Let $B$ be a basis for the vector space $V$ and define $\langle,\rangle$ by $\langle u,v \rangle = [u]_B \cdot [v]_B$ for $u,v \in V$. Show that $\langle,\rangle $ is an inner product on $V$.
What I know is that it must adhere the following axioms in order to be considered an inner product:
- $\langle u,v \rangle = \langle v,u \rangle$ [Symmetry axiom]
- $\langle u + v,w \rangle = \langle u, w \rangle + \langle v, w \rangle$ [Additivity axiom]
- $\langle ku +,v\rangle = k \langle v,u \rangle$ [Homogeneity axiom]

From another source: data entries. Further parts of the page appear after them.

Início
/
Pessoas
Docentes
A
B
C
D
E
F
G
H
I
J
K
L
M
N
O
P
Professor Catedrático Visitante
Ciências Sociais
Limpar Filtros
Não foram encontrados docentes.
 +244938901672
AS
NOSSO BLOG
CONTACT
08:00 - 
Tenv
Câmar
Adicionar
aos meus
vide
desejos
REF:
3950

- $\langle v,v\rangle \geq 0$ [Positivity axiom]
The abstractness of this proof is throwing me off, any help would be greatly appreciated.
Best Answer
@AidanSims's comment is awesome! However, I would like to share my step-by-step answer.
Let $B=\{v_1,v_2,\ldots,v_n\}$. Given $u,v,w\in V$, write $u=\sum_{i=1}^na_iv_i$, $v=\sum_{i=1}^nb_iv_i$, and $w=\sum_{i=1}^nc_iv_i$ for some scalars $a_i,b_i,c_i\in\mathbb{R}$.